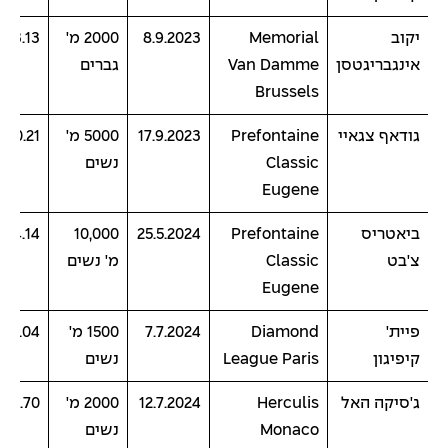
יקוב
Memorial
8.9.2023
2000 מ'
:43.13
אינגבריגטסן
Van Damme
גברים
Brussels
גודאף צגאיי
Prefontaine
17.9.2023
5000 מ'
4:00.21
Classic
נשים
Eugene
ביאטריס
Prefontaine
25.5.2024
10,000
:54.14
צ'בט
Classic
מ' נשים
Eugene
פיית'
Diamond
7.7.2024
1500 מ'
:49.04
קיפיגון
League Paris
נשים
ג'סיקה האל
Herculis
12.7.2024
2000 מ'
5:19.70
Monaco
נשים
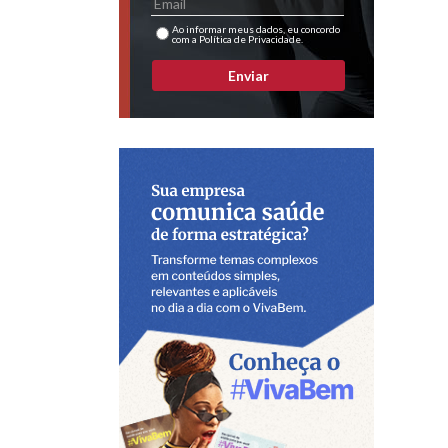
Ao informar meus dados, eu concordo
com a Política de Privacidade.
Enviar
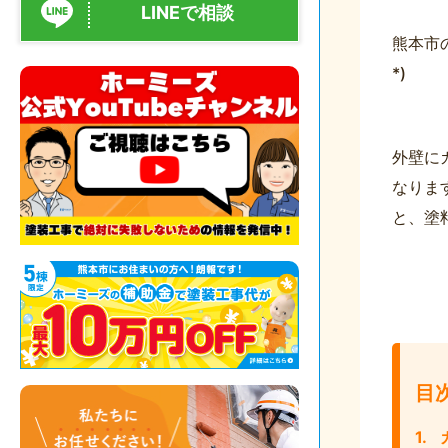
LINEで相談
熊本市
*)
外壁に
なりま
と、塗
目
1.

----------------

The data must be printed exactly, image-free.

__RESULT FOR THIS TASK__
יקוב
Memorial
8.9.2023
2000 מ'
:43.13
אינגבריגטסן
Van Damme
גברים
Brussels
גודאף צגאיי
Prefontaine
17.9.2023
5000 מ'
4:00.21
Classic
נשים
Eugene
ביאטריס
Prefontaine
25.5.2024
10,000
:54.14
צ'בט
Classic
מ' נשים
Eugene
פיית'
Diamond
7.7.2024
1500 מ'
:49.04
קיפיגון
League Paris
נשים
ג'סיקה האל
Herculis
12.7.2024
2000 מ'
5:19.70
Monaco
נשים
Ao informar meus dados, eu concordo
com a Política de Privacidade.
Enviar
LINEで相談
熊本市
*)
外壁に
なりま
と、塗
目
1.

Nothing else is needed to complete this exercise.